YOUR OBJECTIVE => Look through the records below, and whenever a line contains "toiture", copy it.

[Transcribed page contents]
____________

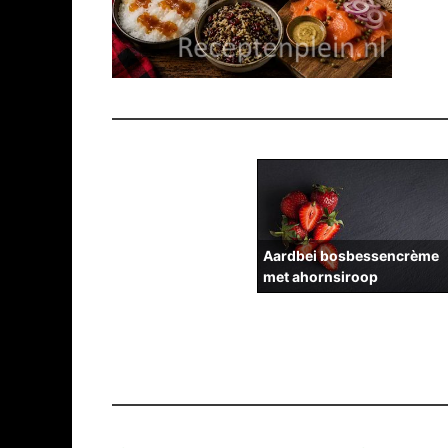
Aardbei bosbessencrème
met ahornsiroop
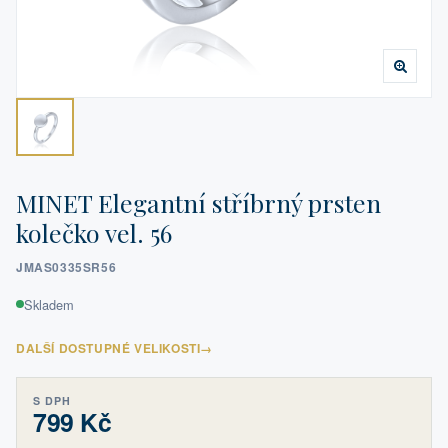
MINET Elegantní stříbrný prsten
kolečko vel. 56
JMAS0335SR56
Skladem
DALŠÍ DOSTUPNÉ VELIKOSTI
→
S DPH
799 Kč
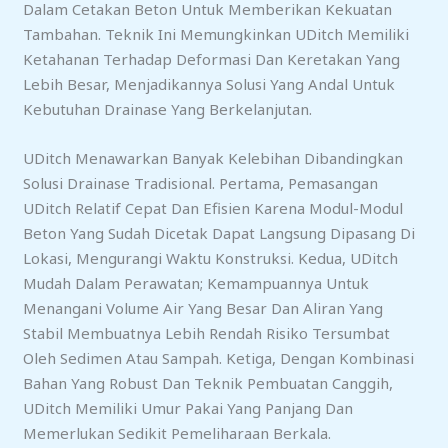
Dalam Cetakan Beton Untuk Memberikan Kekuatan
Tambahan. Teknik Ini Memungkinkan UDitch Memiliki
Ketahanan Terhadap Deformasi Dan Keretakan Yang
Lebih Besar, Menjadikannya Solusi Yang Andal Untuk
Kebutuhan Drainase Yang Berkelanjutan.
UDitch Menawarkan Banyak Kelebihan Dibandingkan
Solusi Drainase Tradisional. Pertama, Pemasangan
UDitch Relatif Cepat Dan Efisien Karena Modul-Modul
Beton Yang Sudah Dicetak Dapat Langsung Dipasang Di
Lokasi, Mengurangi Waktu Konstruksi. Kedua, UDitch
Mudah Dalam Perawatan; Kemampuannya Untuk
Menangani Volume Air Yang Besar Dan Aliran Yang
Stabil Membuatnya Lebih Rendah Risiko Tersumbat
Oleh Sedimen Atau Sampah. Ketiga, Dengan Kombinasi
Bahan Yang Robust Dan Teknik Pembuatan Canggih,
UDitch Memiliki Umur Pakai Yang Panjang Dan
Memerlukan Sedikit Pemeliharaan Berkala.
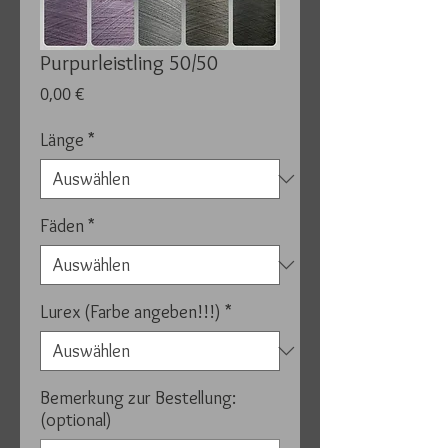
Purpurleistling 50/50
Preis
0,00 €
Länge
*
Fäden
*
Lurex (Farbe angeben!!!)
*
Bemerkung zur Bestellung:
(optional)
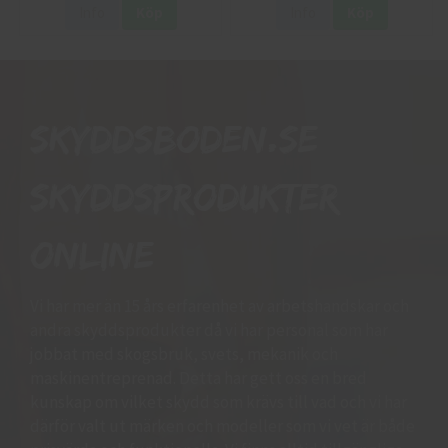
Info
Köp
Info
Köp
Skyddsboden.se
skyddsprodukter
online
Vi har mer än 15 års erfarenhet av arbetshandskar och
andra skyddsprodukter då vi har personal som har
jobbat med skogsbruk, svets, mekanik och
maskinentreprenad. Detta har gett oss en bred
kunskap om vilket skydd som krävs till vad och vi har
därför valt ut märken och modeller som vi vet är både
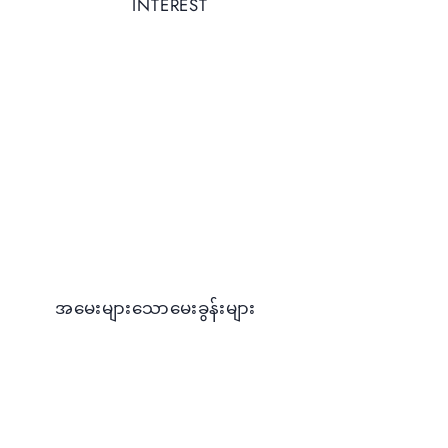
INTEREST
YOUR
INTERES
T
Enter Deposit Amount
Enter Interest Rate
Enter Duration in months
Calculate
Reset
အမေးများသောမေးခွန်းများ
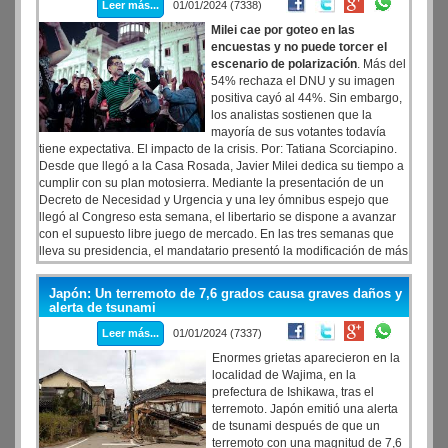
Leer más...
01/01/2024 (7338)
Provinciales (DNAP) del Ministerio de Economía.
Milei cae por goteo en las
encuestas y no puede torcer el
escenario de polarización
. Más del
54% rechaza el DNU y su imagen
positiva cayó al 44%. Sin embargo,
los analistas sostienen que la
mayoría de sus votantes todavía
tiene expectativa. El impacto de la crisis. Por: Tatiana Scorciapino.
Desde que llegó a la Casa Rosada, Javier Milei dedica su tiempo a
cumplir con su plan motosierra. Mediante la presentación de un
Decreto de Necesidad y Urgencia y una ley ómnibus espejo que
llegó al Congreso esta semana, el libertario se dispone a avanzar
con el supuesto libre juego de mercado. En las tres semanas que
lleva su presidencia, el mandatario presentó la modificación de más
de trescientas leyes y regulaciones del ámbito económico,
tributario, civil y electoral.
Japón: Un terremoto de 7,6 grados causa graves daños y
alerta de tsunami
Leer más...
01/01/2024 (7337)
Enormes grietas aparecieron en la
localidad de Wajima, en la
prefectura de Ishikawa, tras el
terremoto. Japón emitió una alerta
de tsunami después de que un
terremoto con una magnitud de 7,6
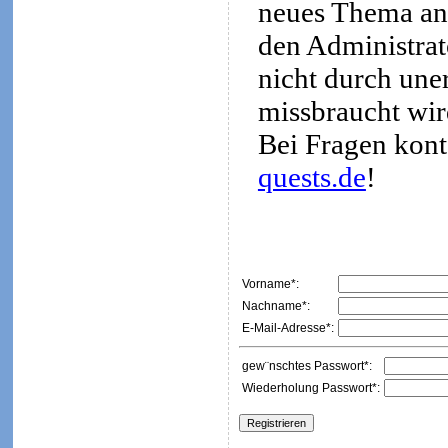
neues Thema an
den Administrato
nicht durch une
missbraucht wir
Bei Fragen kont
quests.de
!
Vorname*:
Nachname*:
E-Mail-Adresse*:
gew¨nschtes Passwort*:
Wiederholung Passwort*:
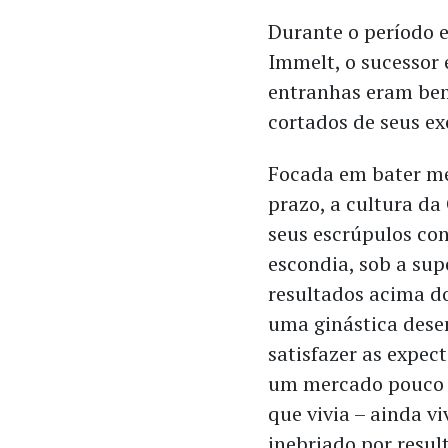
Durante o período e
Immelt, o sucessor 
entranhas eram bem
cortados de seus ex
Focada em bater me
prazo, a cultura da
seus escrúpulos con
escondia, sob a sup
resultados acima d
uma ginástica dese
satisfazer as expec
um mercado pouco 
que vivia – ainda vi
inebriado por resul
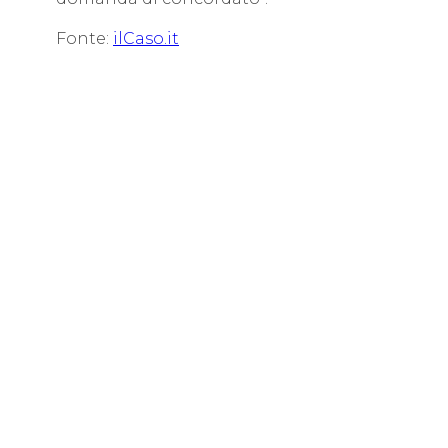
Fonte:
ilCaso.it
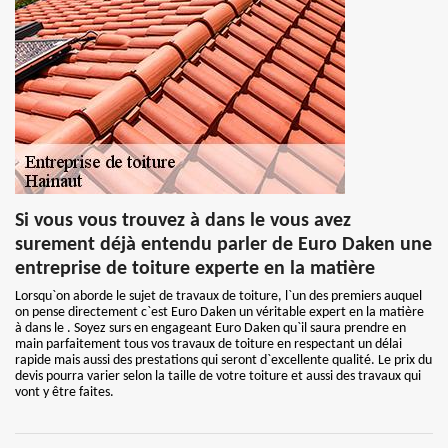
Si vous vous trouvez à dans le vous avez
surement déjà entendu parler de Euro Daken une
entreprise de toiture experte en la matière
Lorsqu`on aborde le sujet de travaux de toiture, l`un des premiers auquel
on pense directement c`est Euro Daken un véritable expert en la matière
à dans le . Soyez surs en engageant Euro Daken qu`il saura prendre en
main parfaitement tous vos travaux de toiture en respectant un délai
rapide mais aussi des prestations qui seront d`excellente qualité. Le prix du
devis pourra varier selon la taille de votre toiture et aussi des travaux qui
vont y être faites.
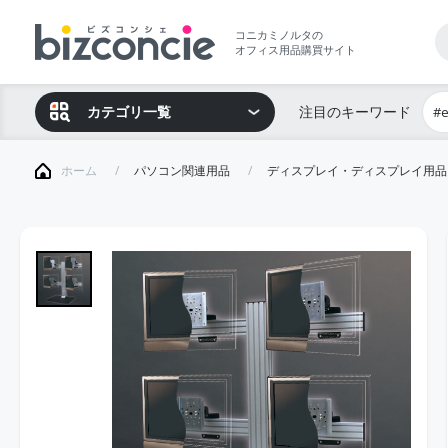
コニカミノルタの
オフィス用品購買サイト
カテゴリ一覧
注目のキーワード
#
ホーム
パソコン関連用品
ディスプレイ・ディスプレイ用品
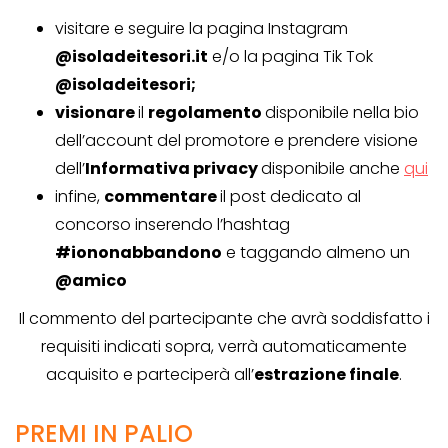
visitare e seguire la pagina Instagram
@isoladeitesori.it
e/o la pagina Tik Tok
@isoladeitesori;
visionare
il
regolamento
disponibile nella bio
dell’account del promotore e prendere visione
dell’
Informativa privacy
disponibile anche
qui
infine,
commentare
il post dedicato al
concorso inserendo l’hashtag
#iononabbandono
e taggando almeno un
@amico
Il commento del partecipante che avrà soddisfatto i
requisiti indicati sopra, verrà automaticamente
acquisito e parteciperà all’
estrazione finale
.
PREMI IN PALIO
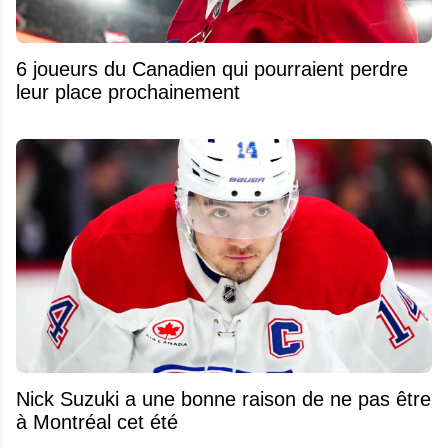
6 joueurs du Canadien qui pourraient perdre
leur place prochainement
Nick Suzuki a une bonne raison de ne pas être
à Montréal cet été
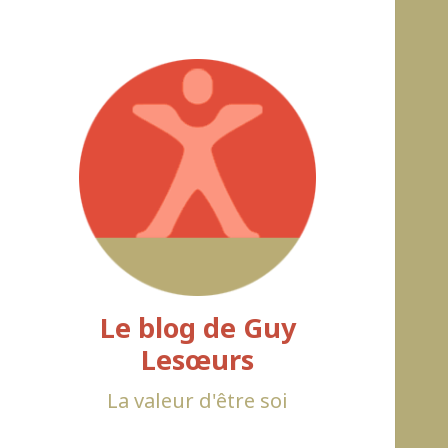
Le blog de Guy
Lesœurs
La valeur d'être soi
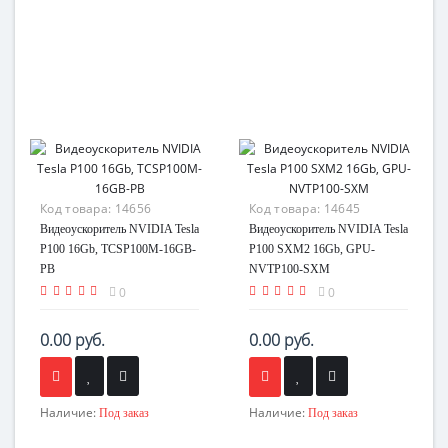
Код товара:
14656
Код товара:
14645
Видеоускоритель NVIDIA Tesla
Видеоускоритель NVIDIA Tesla
P100 16Gb, TCSP100M-16GB-
P100 SXM2 16Gb, GPU-
PB
NVTP100-SXM
0
0
0.00 руб.
0.00 руб.
Наличие:
Наличие:
Под заказ
Под заказ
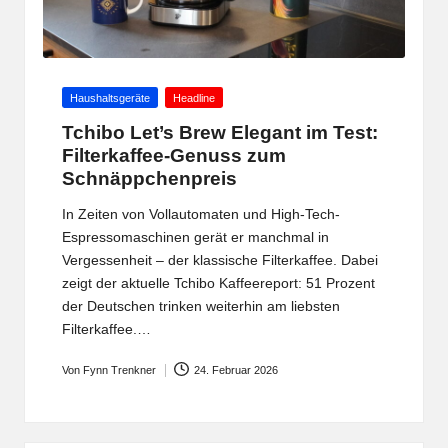
Posted
Haushaltsgeräte
Headline
in
Tchibo Let’s Brew Elegant im Test:
Filterkaffee-Genuss zum
Schnäppchenpreis
In Zeiten von Vollautomaten und High-Tech-
Espressomaschinen gerät er manchmal in
Vergessenheit – der klassische Filterkaffee. Dabei
zeigt der aktuelle Tchibo Kaffeereport: 51 Prozent
der Deutschen trinken weiterhin am liebsten
Filterkaffee.…
Von
Fynn Trenkner
24. Februar 2026
Posted
by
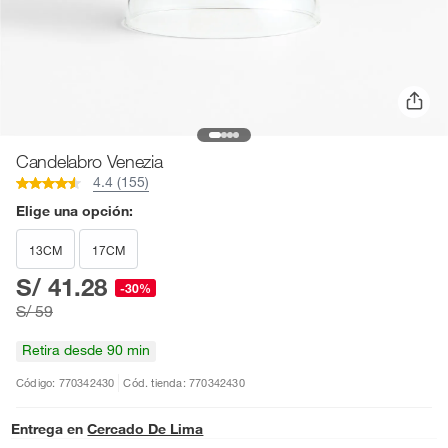
Candelabro Venezia
4.4 (155)
Elige una opción:
13CM
17CM
S/ 41.28
-30%
S/ 59
Retira desde 90 min
Código: 770342430
Cód. tienda: 770342430
Entrega en
Cercado De Lima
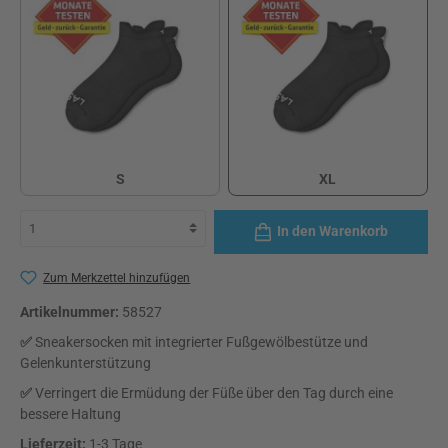
S
XL
S
XL
In den Warenkorb
Zum Merkzettel hinzufügen
Artikelnummer:
58527
✅
Sneakersocken mit integrierter Fußgewölbestütze und
Gelenkunterstützung
✅
Verringert die Ermüdung der Füße über den Tag durch eine
bessere Haltung
Lieferzeit:
1-3 Tage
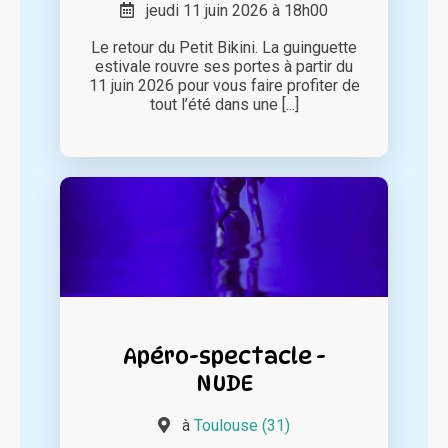
jeudi 11 juin 2026 à 18h00
Le retour du Petit Bikini. La guinguette
estivale rouvre ses portes à partir du
11 juin 2026 pour vous faire profiter de
tout l’été dans une [...]
Apéro-spectacle -
NUDE
à
Toulouse (31)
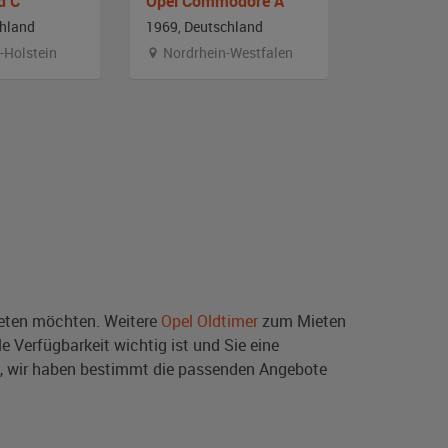
d C
Opel Commodore A
Opel Com
chland
1969, Deutschland
1972, Deut
-Holstein
Nordrhein-Westfalen
Österrei
ten möchten. Weitere
Opel Oldtimer
zum Mieten
e Verfügbarkeit wichtig ist und Sie eine
, wir haben bestimmt die passenden Angebote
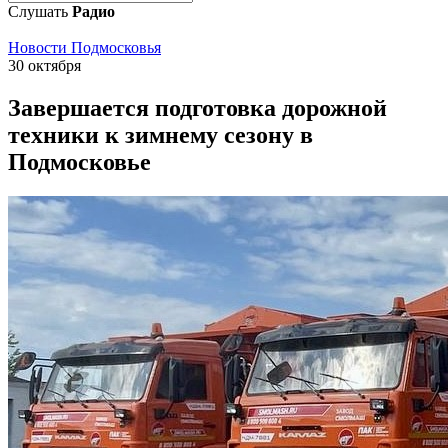
Слушать
Радио
Новости Подмосковья
30 октября
Завершается подготовка дорожной
техники к зимнему сезону в
Подмосковье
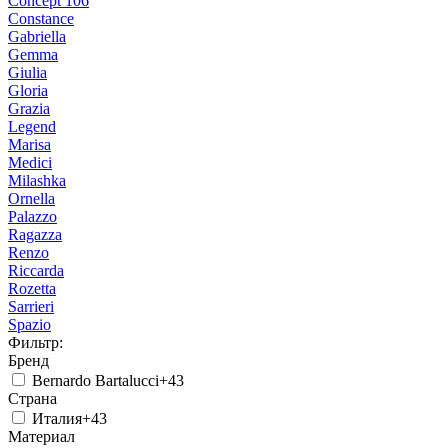
Concept 106
Constance
Gabriella
Gemma
Giulia
Gloria
Grazia
Legend
Marisa
Medici
Milashka
Ornella
Palazzo
Ragazza
Renzo
Riccarda
Rozetta
Sarrieri
Spazio
Фильтр:
Бренд
Bernardo Bartalucci
+43
Страна
Италия
+43
Материал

____________

SOLUTION TO THIS TASK =>
entreprise de toiture experte en la matière
Lorsqu`on aborde le sujet de travaux de toiture, l`un des premiers auquel
main parfaitement tous vos travaux de toiture en respectant un délai
devis pourra varier selon la taille de votre toiture et aussi des travaux qui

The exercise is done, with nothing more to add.